Retomam o silêncio de antes. Um espectro nauseante os envolve. São todos homens de sangue. Em sua maioria, matando para os outros, como abatedores em um matadouro. Uns compram a morte; outros a vendem como mercadoria (MAIA, 2017, p. 29).
Fechada a temporada dos prêmios literários. A maioria dos concursos de expressão já apresentou seus ganhadores, em meio ao caos do mercado, ampliado pelo pedido de recuperação judicial de gigantes do setor varejista, o que compromete ainda mais a cadeia produtiva.

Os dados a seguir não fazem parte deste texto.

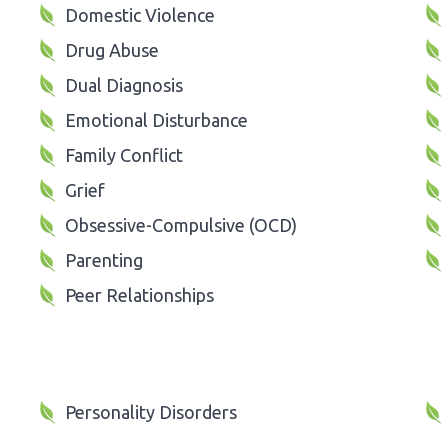
Domestic Violence
Drug Abuse
Dual Diagnosis
Emotional Disturbance
Family Conflict
Grief
Obsessive-Compulsive (OCD)
Parenting
Peer Relationships
Personality Disorders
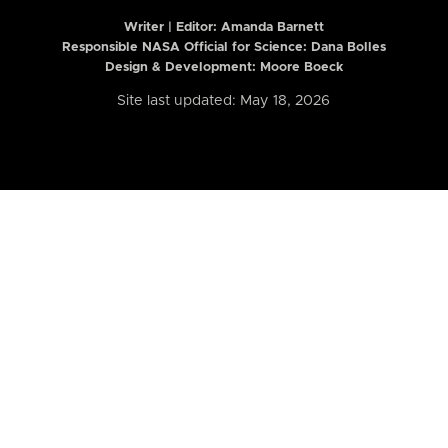
Writer | Editor:
Amanda Barnett
Responsible NASA Official for Science: Dana Bolles
Design & Development: Moore Boeck
Site last updated: May 18, 2026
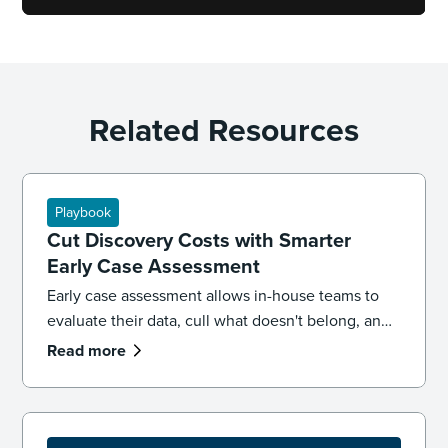
Related Resources
Playbook
Cut Discovery Costs with Smarter
Early Case Assessment
Early case assessment allows in-house teams to
evaluate their data, cull what doesn't belong, and
make informed case decisions early in a matter,
Read more
before outside counsel billing starts. Used well, it
can drive case strategy while reducing costs.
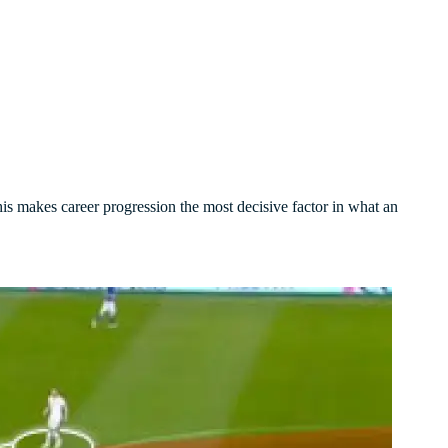
his makes career progression the most decisive factor in what an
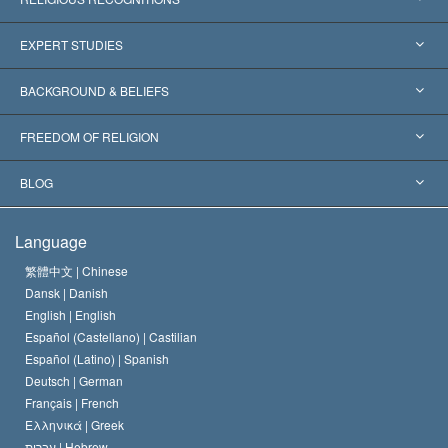
United States
EXPERT STUDIES
Worldwide Recognitions
Expertises by Category
BACKGROUND & BELIEFS
Landmark Decisions
World’s Foremost Experts
L. Ron Hubbard
FREEDOM OF RELIGION
The Aims of Scientology
What is Freedom of Religion?
BLOG
The Creed of the Church of Scientology
International Human Rights Standards
Warsaw
Language
The Code of a Scientologist
Proclamation on Religion
Hungary
繁體中文 |
Chinese
Dansk |
Danish
David Miscavige
Belgium
English |
English
Español (Castellano) |
Castilian
Español (Latino) |
Spanish
Deutsch |
German
Français |
French
Ελληνικά |
Greek
עברית |
Hebrew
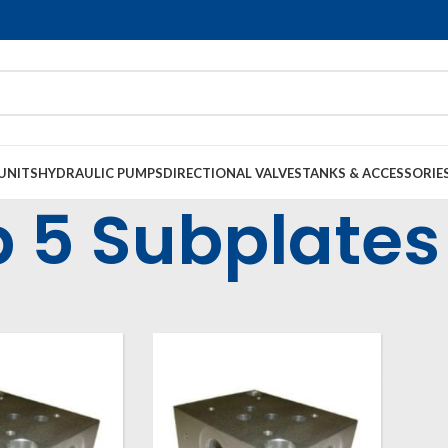
UNITS
HYDRAULIC PUMPS
DIRECTIONAL VALVES
TANKS & ACCESSORIE
 5 Subplates
op Manifolds & Subplates
Cetop Subplates
Cetop 5 Subplates (NG10)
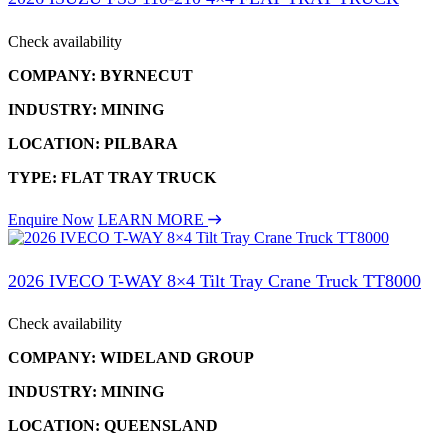
Check availability
COMPANY: BYRNECUT
INDUSTRY: MINING
LOCATION: PILBARA
TYPE: FLAT TRAY TRUCK
Enquire Now
LEARN MORE
2026 IVECO T-WAY 8×4 Tilt Tray Crane Truck TT8000
Check availability
COMPANY: WIDELAND GROUP
INDUSTRY: MINING
LOCATION: QUEENSLAND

O leitor é sempre o mais prejudicado, pois a diminuição do fluxo diminuirá sensivelmente as publicações, encarecerá o produto e por aí vai…
Em “De Gados e Homens”, trata com habilidade as relações de um “eu” contido em personagens sórdidos com outro “eu”, travestido de “não eu” sobre o qual a diegese deposita infortúnios de variada espécie. “É bom eu desmontar, seja o motor de um carro, um boi, uma onça ou uma casa, pois é capaz de demolir até paredes a golpes de martelo em poucas horas” (MAIA, 2013, p. 24). E assim promove o desmonte da humanidade idealizada que habita a pele sobre a qual se inscrevem outros discursos. O ciclo produtivo da carne é lembrado metaforicamente do pasto ao fast-food – quando a antropofagia atua de maneira conotativa, livre de qualquer lembrança que atormente o freguês, como se observa na sequência a seguir: “Lá na fábrica de hambúrgueres a brancura reflete uma paz que não existe, um clarão que cega a morte. Todos são matadores, cada um de uma espécie, executando sua função na linha de frente (p. 45).
Após a leitura do premiado “Assim na terra, como debaixo da terra”, deparo-me com outro personagem que atravessa de um livro a outro as narrativas de Ana Paula. Trata-se de Bronco Gil, filho de um homem branco com uma índia. Fruto de um estupro. “Bronco Gil não é um homem bom e sabe disso, não espera ser tratado de acordo com seu caráter, mas de acordo com sua conduta dentro dos muros” (MAIA, 2017, p. 27). “Enterre seus mortos” é de 2018, “Assim na Terra como debaixo da terra”, é de 2017; De Gados e homens é de 2013. Edgar Wilson aparece primeiro em 2013 e retorna em 2018, certo? Bronco Bil também surge em 2013 e reaparece em 2017.
Lembro-me do livro de memórias de Pedro Nava. Não pelo conteúdo, mas pelo título que demonstra o poder da memória quando engaiolada em velhos corpos que pensam: “Baú de Ossos”. Já saboreio o futuro dessa artífice quando trouxer à tona as memórias de um tempo de escritora. Adivinho coisas boas por detrás da cortina; pareço sentir o cheiro de uma espécie de carvão que começo agora a perseguir. É esse o Brasil que a gente precisa, o que se esconde dentro das páginas de um bom livro, cuja criptografia tem sido obstáculo para as cabeças pensantes. Por um letramento de humildade e preocupação com a capacidade de se apaixonar pelos valores que o humanismo trouxe à tona, um dia…
MAIA, Ana Paula. De Gados e Homens. Rio de Janeiro: Record, 2013.
_____________. Assim na terra como debaixo da terra. Rio de Janeiro: Record, 2017.